Tutti i necrologi e le celebrazioni diventano quasi un mezzo di comunicazione che rappresenta un dolore socialmente doveroso. Ma chi ha amato intensamente una persona deve conoscere l’apparente casualità dell’esserci. Solo con la fede è possibile immaginare un oltre non umano estraneo ai modi finiti dell’essere terreno. Solo con la fede possiamo capire l’uguale bellezza di un corpo senza vita e non inorridire per quel viso senza più espressione, ostinatamente legati al movimento motivato della concretezza iperattiva. In più la morte improvvisa è lacerante: abbiamo parlato dieci minuti fa, eravamo lì che si mangiava, dovevamo vederci domani, in effetti diceva che si sentiva un po' stanco, ma è per tutto quello che mangiava.......

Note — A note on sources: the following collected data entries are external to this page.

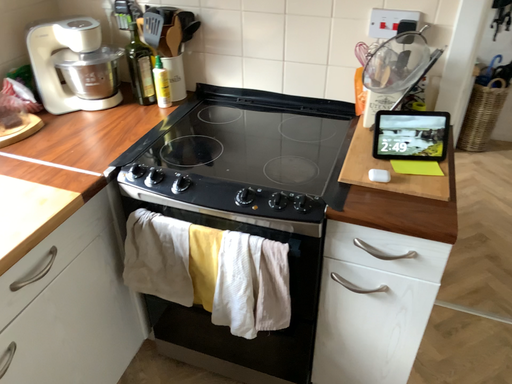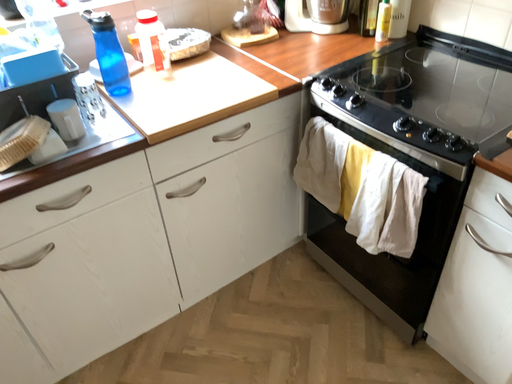 Question: Which way did the camera rotate in the video?

Choices:
 (A) rotated right
 (B) rotated left

Answer: (B) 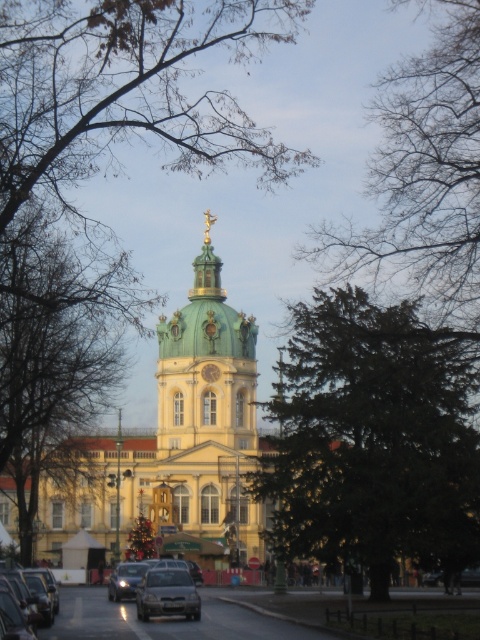 Question: Which of the following is the farthest from the observer?

Choices:
 (A) (86, 400)
 (B) (184, 582)
 (C) (439, 461)

Answer: (A)

Question: Is green textured tree at center smaller than gold metallic clock at center?

Choices:
 (A) no
 (B) yes

Answer: (A)

Question: Is green textured tree at center bigger than gold metallic clock at center?

Choices:
 (A) yes
 (B) no

Answer: (A)

Question: Which is nearer to the green leafy tree at center?

Choices:
 (A) green matte dome at center
 (B) metallic silver car at center
 (C) gold metallic clock at center
 (D) matte silver sedan at center

Answer: (A)

Question: Which point is closer to the camera taking this photo?

Choices:
 (A) pos(39,621)
 (B) pos(15,218)
 (C) pos(210,364)

Answer: (A)

Question: Can you confirm if metallic silver car at center is bigger than gold metallic clock at center?

Choices:
 (A) yes
 (B) no

Answer: (B)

A proposito: quando mai abbiamo salvato qualcuno dalle sue "insane" abitudini? Poi diciamo: gliel’avevo detto di non fare così.... se stava attento.... Ma nessuno riesce ad essere convincente al punto di far cambiare certe persone. Sembra quasi non gli importi che la vita possa finire molto prima. E’ quindi plausibile un inconfessato desiderio di fermare quel flusso di pensieri che per tanti versi ha cambiato la radice più profonda del nostro essere: quasi un’accurata attenzione inconscia  per avvicinarsi più rapidamente a una nuova dimensione dove quei resoconti interiori possano defluire trasfigurati e adagiarsi finalmente su un terreno di morbida  comprensione: il possibile Paradiso, dunque. Attraverso l’interiorizzazione della nostra intrinseca finitezza possiamo senz’altro amare di più e capire il valore della testimonianza attraverso le opere compiute.

La grandezza della figura di Gianni è proprio nell’aver capito la nostra transitorietà. Nei suoi giudizi morali sugli altri, spesso improntati alla massima severità, non mancava mai di aggiungere la dolcezza volitiva della nostra caducità. Come amava raccontare, ambiva a bere un bicchiere di vino sia col contadino che con il luminare.  Era un modo di rapportarsi con il prossimo, garantendo sempre il massimo dialogo possibile, non chiudendo mai definitivamente le porte ad eventuali nuove considerazioni, usando sempre la fantasia, sapendo uscire dai binari, rientrare e ridisegnare occasioni e scenari.

Non è l’esito del suo agire che ci interessa qui: quel che mi preme sottolineare è la sua costante e tenace convinzione disponibile a continue revisioni. Credo che Gianni abbia lasciato una grande eredità: la concezione di un mondo basato sulla necessità di capire a fondo i propri limiti e le proprie aspettative, cercando inesausti e dinamici la motivata convinzione per essere sempre vicini alle più sottili sfumature dialettiche e psicologiche: l'intelligenza al lavoro.

E’ certamente la strada più lunga, che non finisce in una vita. Ma è quella che probabilmente disegna la nostra Storia, quando i fatti accaduti sono frutto di operoso lavoro e non di episodiche sortite. Siffatto agire è fertile humus in cui tutto ricade, si distilla e ricrea riconducendo le eventuali asperità ad una forma globale ben più completa anche se mai finita. E qui risiede la massima bellezza e comprensione del non eterno, ove semmai la fede può proseguire: la coscienza di sé in sé, nel e col mondo.

Come sempre passeranno gli anni e molto dimenticheremo. Non ho voluto qui ripercorrere la carriera del "Gianni" medico e politico. Ho voluto, per amicizia e rimpianto, sottolineare quanto importante e irrinunciabile sia il "fattore umano" specie nei personaggi pubblici. E penso sia proprio questo che rimarrà di lui, in particolare alla gente della strada: figura istituzionale ma senza quel fastidioso distacco un po' saccente così diffuso. La gente di queste meravigliose vallate sa di aver perso una persona che comunque sapeva "ascoltare". Molti lo ricorderanno spesso, seduto sulla panchina vicino alla sua grande casa, proprio all'inizio di Castello. E questo, non essendo un elogio ai fatti (che, si sa, possono o meno piacere) ma al sentimento dei fatti, penso sia il segno conclusivo migliore di questo saluto.